Vilmundar saga viðutan is a medieval Icelandic romance saga. It is noted in recent scholarship as an early example of tale type ATU 510A, 'Cinderella', of the international Aarne–Thompson–Uther Index.

==Synopsis==
Kalinke and Mitchell summarise the saga thus:
Gullbrá and Sóley are twin daughters of the king of Hólmgarðaríki. To avoid marrying the disagreeable Úlfr, Sóley promises to marry the ugly slave Kolr, but changes shapes with another woman. The able but naive Vilmundr, son of a man named Sviði, comes upon Gullbrá while seeking a lost goat. After winning a series of contests, Vilmundr becomes the sworn brother of Gullbrá's brother Hjarandi. They overcome various attackers, among them a herd of pigs. Vilmundr marries the real Sóley, Guðifreyr of Garðaríki marries Gullbrá, and Guðifrey's sister marries Hjarandi.

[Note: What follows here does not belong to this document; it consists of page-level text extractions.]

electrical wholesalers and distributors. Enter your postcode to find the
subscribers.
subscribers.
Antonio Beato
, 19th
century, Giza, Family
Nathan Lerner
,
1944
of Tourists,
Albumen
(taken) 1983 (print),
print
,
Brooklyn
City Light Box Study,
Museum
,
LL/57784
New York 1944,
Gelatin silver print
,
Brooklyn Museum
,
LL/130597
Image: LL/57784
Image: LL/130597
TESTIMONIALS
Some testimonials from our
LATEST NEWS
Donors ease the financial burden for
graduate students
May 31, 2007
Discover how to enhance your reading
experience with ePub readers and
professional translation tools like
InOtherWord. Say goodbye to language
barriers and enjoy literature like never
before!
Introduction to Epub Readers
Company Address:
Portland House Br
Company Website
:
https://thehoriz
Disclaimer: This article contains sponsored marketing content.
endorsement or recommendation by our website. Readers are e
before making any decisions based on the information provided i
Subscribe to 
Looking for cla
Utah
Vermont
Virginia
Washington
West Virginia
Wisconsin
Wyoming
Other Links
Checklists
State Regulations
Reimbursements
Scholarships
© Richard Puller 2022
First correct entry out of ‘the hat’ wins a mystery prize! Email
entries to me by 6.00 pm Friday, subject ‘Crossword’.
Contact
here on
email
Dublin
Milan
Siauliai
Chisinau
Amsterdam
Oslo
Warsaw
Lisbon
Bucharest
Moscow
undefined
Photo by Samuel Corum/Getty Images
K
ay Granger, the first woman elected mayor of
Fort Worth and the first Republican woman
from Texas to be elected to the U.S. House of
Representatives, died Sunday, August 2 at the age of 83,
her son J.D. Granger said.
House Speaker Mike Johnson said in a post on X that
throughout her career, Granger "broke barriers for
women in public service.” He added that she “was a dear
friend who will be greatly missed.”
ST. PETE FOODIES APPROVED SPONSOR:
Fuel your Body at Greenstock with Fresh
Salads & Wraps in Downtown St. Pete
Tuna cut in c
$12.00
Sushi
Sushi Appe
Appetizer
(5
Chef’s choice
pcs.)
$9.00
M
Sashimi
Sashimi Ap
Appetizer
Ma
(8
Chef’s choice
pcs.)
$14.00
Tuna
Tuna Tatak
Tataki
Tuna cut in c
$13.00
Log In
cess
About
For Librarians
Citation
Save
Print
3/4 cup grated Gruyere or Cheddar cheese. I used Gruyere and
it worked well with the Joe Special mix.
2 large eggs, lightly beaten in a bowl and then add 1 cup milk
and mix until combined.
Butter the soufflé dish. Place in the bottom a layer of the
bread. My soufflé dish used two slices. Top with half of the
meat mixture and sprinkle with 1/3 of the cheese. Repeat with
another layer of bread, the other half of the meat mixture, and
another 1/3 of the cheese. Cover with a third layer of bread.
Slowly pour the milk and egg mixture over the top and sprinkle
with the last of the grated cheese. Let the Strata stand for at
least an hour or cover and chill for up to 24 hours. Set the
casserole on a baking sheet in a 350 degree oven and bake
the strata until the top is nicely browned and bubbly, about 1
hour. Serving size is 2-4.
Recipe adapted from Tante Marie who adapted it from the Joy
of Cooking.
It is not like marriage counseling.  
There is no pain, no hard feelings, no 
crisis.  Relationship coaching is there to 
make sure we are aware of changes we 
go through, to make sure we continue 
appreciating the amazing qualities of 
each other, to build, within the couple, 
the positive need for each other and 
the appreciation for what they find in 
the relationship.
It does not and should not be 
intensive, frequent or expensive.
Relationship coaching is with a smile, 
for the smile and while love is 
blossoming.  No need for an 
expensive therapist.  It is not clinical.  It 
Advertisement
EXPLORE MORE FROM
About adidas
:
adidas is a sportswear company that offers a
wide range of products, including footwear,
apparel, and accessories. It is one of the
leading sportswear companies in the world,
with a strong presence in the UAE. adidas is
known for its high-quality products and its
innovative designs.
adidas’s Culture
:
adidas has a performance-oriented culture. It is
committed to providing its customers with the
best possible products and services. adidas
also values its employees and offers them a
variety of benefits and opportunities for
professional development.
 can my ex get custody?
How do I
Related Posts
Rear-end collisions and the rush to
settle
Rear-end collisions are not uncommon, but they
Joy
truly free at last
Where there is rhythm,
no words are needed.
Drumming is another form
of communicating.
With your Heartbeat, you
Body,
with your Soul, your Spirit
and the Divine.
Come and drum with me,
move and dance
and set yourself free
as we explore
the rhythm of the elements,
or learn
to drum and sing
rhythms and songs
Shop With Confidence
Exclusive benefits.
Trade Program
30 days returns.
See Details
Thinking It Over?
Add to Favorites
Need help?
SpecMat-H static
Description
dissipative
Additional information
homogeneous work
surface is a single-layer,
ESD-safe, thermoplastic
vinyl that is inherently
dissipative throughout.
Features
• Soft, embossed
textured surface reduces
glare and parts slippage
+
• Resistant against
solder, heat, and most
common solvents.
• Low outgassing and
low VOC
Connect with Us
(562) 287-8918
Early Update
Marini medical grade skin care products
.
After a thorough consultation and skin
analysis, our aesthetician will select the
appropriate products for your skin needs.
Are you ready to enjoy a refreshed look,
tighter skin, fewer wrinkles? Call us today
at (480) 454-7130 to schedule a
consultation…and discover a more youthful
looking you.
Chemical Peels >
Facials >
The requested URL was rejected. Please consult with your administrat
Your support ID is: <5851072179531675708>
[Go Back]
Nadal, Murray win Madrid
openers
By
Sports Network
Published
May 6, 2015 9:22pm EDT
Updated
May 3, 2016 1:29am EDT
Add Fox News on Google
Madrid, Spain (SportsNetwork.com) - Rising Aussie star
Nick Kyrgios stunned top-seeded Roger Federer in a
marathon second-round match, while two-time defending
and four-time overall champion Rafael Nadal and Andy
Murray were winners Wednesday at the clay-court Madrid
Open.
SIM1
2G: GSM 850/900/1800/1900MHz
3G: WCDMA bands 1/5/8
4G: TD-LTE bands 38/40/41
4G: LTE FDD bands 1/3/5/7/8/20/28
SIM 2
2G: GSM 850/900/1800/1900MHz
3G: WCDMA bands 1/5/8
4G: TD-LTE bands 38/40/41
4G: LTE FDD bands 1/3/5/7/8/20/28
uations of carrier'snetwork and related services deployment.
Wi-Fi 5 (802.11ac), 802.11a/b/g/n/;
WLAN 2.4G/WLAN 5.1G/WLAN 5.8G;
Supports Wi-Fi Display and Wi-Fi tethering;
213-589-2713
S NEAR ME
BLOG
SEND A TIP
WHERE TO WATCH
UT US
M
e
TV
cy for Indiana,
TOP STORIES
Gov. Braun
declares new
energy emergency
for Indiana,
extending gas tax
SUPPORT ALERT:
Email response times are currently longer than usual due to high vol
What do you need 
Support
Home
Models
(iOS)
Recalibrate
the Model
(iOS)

==Editions and translations==
- Agnete Loth (ed.), Late Medieval Icelandic Romances, Editiones Arnamagæanae, series B, 20–24, 5 vols (Copenhagen: Munksgaard, 1962–65), IV 137–201. [The principal scholarly edition.]
- Jonathan Y. H. Hui (ed. and trans.), Vilmundar saga viðutan: The saga of Vilmundr the Outsider (London: Viking Society for Northern Research, 2021), ISBN 978-1-91-4070-00-6. [Normalised Icelandic text and English translation.]